### WHAT IS REQUIRED:
Exact reproduction required: the lines below from the line with "Faculty of Architecture" to the line with "167, 2nd floor", both ends included, and no others.

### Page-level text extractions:
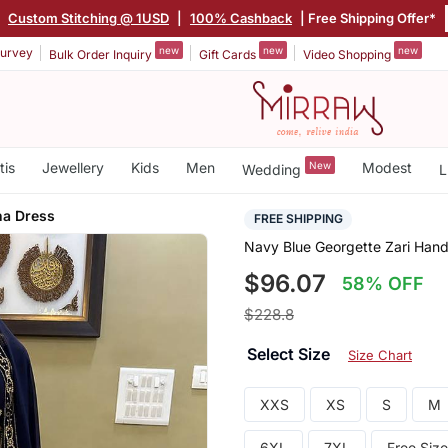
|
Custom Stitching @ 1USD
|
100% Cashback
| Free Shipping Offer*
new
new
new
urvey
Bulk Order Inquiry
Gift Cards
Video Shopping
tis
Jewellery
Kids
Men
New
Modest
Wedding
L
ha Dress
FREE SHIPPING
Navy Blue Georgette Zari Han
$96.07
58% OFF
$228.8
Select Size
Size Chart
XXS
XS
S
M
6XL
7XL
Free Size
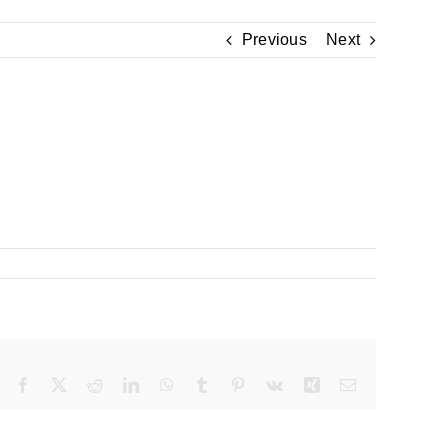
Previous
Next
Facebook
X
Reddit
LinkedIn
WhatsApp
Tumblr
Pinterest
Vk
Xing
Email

...

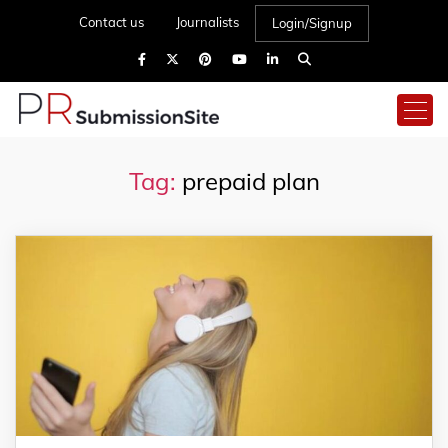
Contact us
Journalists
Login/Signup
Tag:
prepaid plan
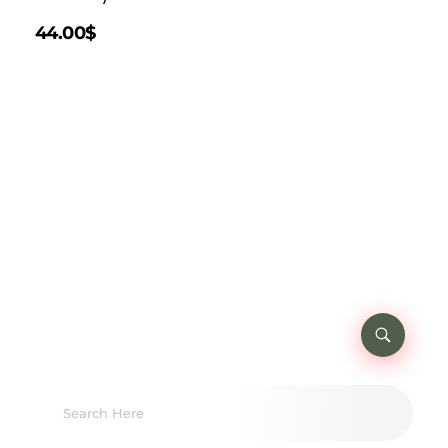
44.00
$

--

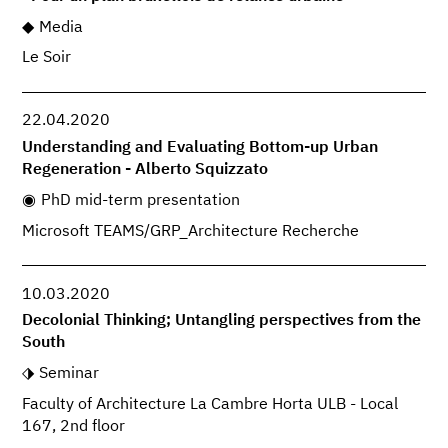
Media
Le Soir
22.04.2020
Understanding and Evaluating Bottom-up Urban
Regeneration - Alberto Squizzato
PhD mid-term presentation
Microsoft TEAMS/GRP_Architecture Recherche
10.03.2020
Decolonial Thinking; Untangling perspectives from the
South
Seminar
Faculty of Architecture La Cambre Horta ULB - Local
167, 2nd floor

### RESULT OF THIS TASK:
Faculty of Architecture La Cambre Horta ULB - Local
167, 2nd floor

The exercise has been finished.